Mitigating uncertainties in adaptive radiation therapy by robust optimization

The fractionated delivery of radiation therapy leads to discrepancies between the planning image and the patient geometry throughout the treatment course. Adaptive radiation therapy (ART) addresses this issue by modifying the plan based on additional image information acquired closer to the time of delivery. However, technologies used in ART introduce new uncertainties in the treatment modeling. This thesis deals with the mitigation of uncertainties that are introduced in the context of ART workflows.

Two papers address mitigating uncertainty related to localizing the tumor and the relevant organs-at-risk (OARs). In Papers A and B, we compare various formulations of the objective function for simple phantom cases and real retrospective cases of head-and-neck cancer. Notably, formulations based on the expected value of a conventional objective function improve OAR-sparing at the cost of increasing the total dose, compared to formulations based on treatment margins with similar target coverage.

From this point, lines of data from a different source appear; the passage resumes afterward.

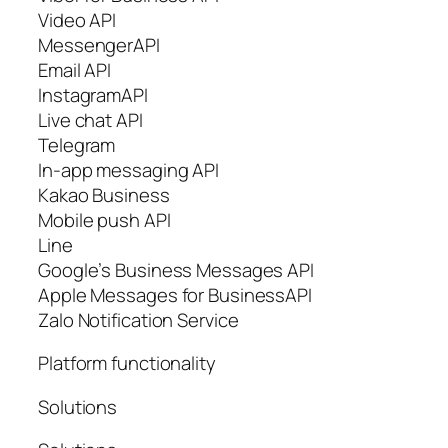
Video API
MessengerAPI
Email API
InstagramAPI
Live chat API
Telegram
In-app messaging API
Kakao Business
Mobile push API
Line
Google’s Business Messages API
Apple Messages for BusinessAPI
Zalo Notification Service
Platform functionality
Solutions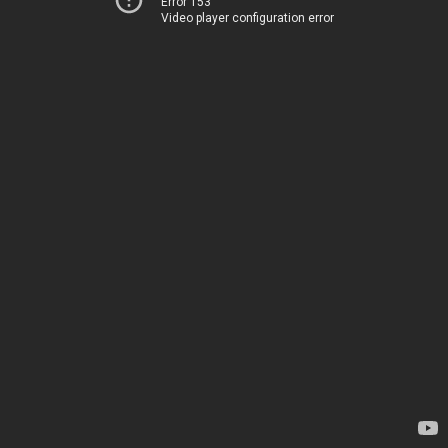
Error 153
Video player configuration error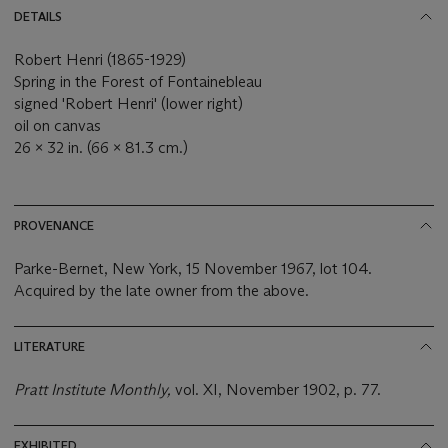
DETAILS
Robert Henri (1865-1929)
Spring in the Forest of Fontainebleau
signed 'Robert Henri' (lower right)
oil on canvas
26 x 32 in. (66 x 81.3 cm.)
PROVENANCE
Parke-Bernet, New York, 15 November 1967, lot 104.
Acquired by the late owner from the above.
LITERATURE
Pratt Institute Monthly,
vol. XI, November 1902, p. 77.
EXHIBITED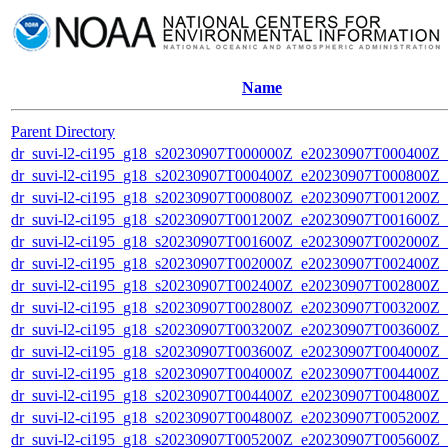
Name
Parent Directory
dr_suvi-l2-ci195_g18_s20230907T000000Z_e20230907T000400Z_v1
dr_suvi-l2-ci195_g18_s20230907T000400Z_e20230907T000800Z_v1
dr_suvi-l2-ci195_g18_s20230907T000800Z_e20230907T001200Z_v1
dr_suvi-l2-ci195_g18_s20230907T001200Z_e20230907T001600Z_v1
dr_suvi-l2-ci195_g18_s20230907T001600Z_e20230907T002000Z_v1
dr_suvi-l2-ci195_g18_s20230907T002000Z_e20230907T002400Z_v1
dr_suvi-l2-ci195_g18_s20230907T002400Z_e20230907T002800Z_v1
dr_suvi-l2-ci195_g18_s20230907T002800Z_e20230907T003200Z_v1
dr_suvi-l2-ci195_g18_s20230907T003200Z_e20230907T003600Z_v1
dr_suvi-l2-ci195_g18_s20230907T003600Z_e20230907T004000Z_v1
dr_suvi-l2-ci195_g18_s20230907T004000Z_e20230907T004400Z_v1
dr_suvi-l2-ci195_g18_s20230907T004400Z_e20230907T004800Z_v1
dr_suvi-l2-ci195_g18_s20230907T004800Z_e20230907T005200Z_v1
dr_suvi-l2-ci195_g18_s20230907T005200Z_e20230907T005600Z_v1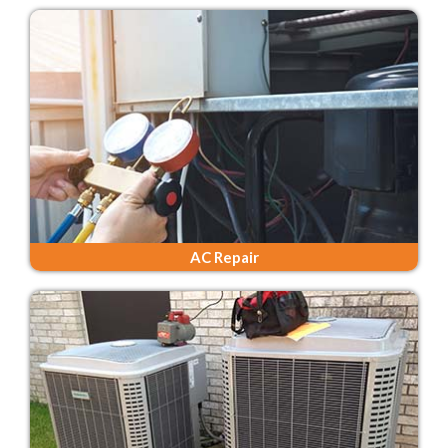
AC Repair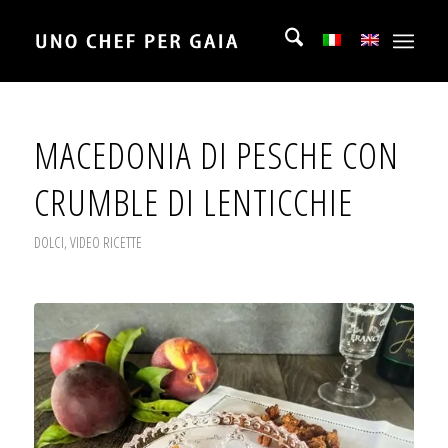
MACEDONIA DI PESCHE CON
CRUMBLE DI LENTICCHIE
DOLCI
,
VIDEO RICETTE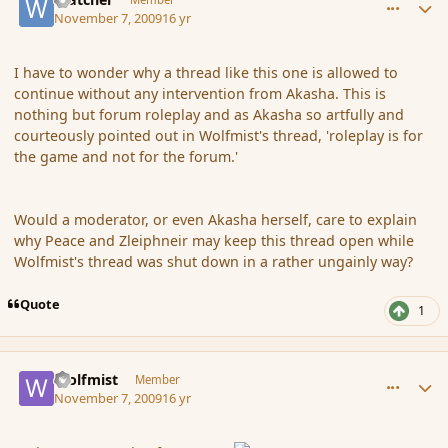
November 7, 2009
16 yr
I have to wonder why a thread like this one is allowed to
continue without any intervention from Akasha. This is
nothing but forum roleplay and as Akasha so artfully and
courteously pointed out in Wolfmist's thread, 'roleplay is for
the game and not for the forum.'
Would a moderator, or even Akasha herself, care to explain
why Peace and Zleiphneir may keep this thread open while
Wolfmist's thread was shut down in a rather ungainly way?
Quote
1
comment_46913
Author stats
Wolfmist
Member
November 7, 2009
16 yr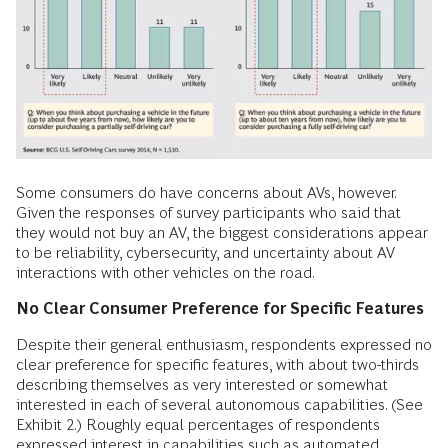
Some consumers do have concerns about AVs, however.
Given the responses of survey participants who said that
they would not buy an AV, the biggest considerations appear
to be reliability, cybersecurity, and uncertainty about AV
interactions with other vehicles on the road.
No Clear Consumer Preference for Specific Features
Despite their general enthusiasm, respondents expressed no
clear preference for specific features, with about two-thirds
describing themselves as very interested or somewhat
interested in each of several autonomous capabilities. (See
Exhibit 2.) Roughly equal percentages of respondents
expressed interest in capabilities such as automated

Three papers then address motion-related uncertainty, which is particularly relevant in particle treatments. In Paper C, we investigate a robust optimization method that explicitly considers the radiation delivery’s time structure. The resultsindicate that it outperforms a conventional method that does not consider the time structure. In Paper D, we simulate the use of a real-time adaptive framework that re-optimizes the plan during delivery, based on the observed and anticipated patient motion. It is shown to have substantial dosimetric benefits, even under simplifying approximations that would facilitate an actual real-time implementation. In Paper E, we estimate the error associated with performing dose calculations that consider motion when the temporal resolution of the time-varying patient image is low. We apply a method to synthesize intermediate images and propose a temporal resolution required to mitigate the error.

Finally, in Paper F, we address some of the computational issues introduced by the robust optimization methods from the other papers. We propose methods that reduce the number of scenarios considered during robust optimization to reduce the associated computation times.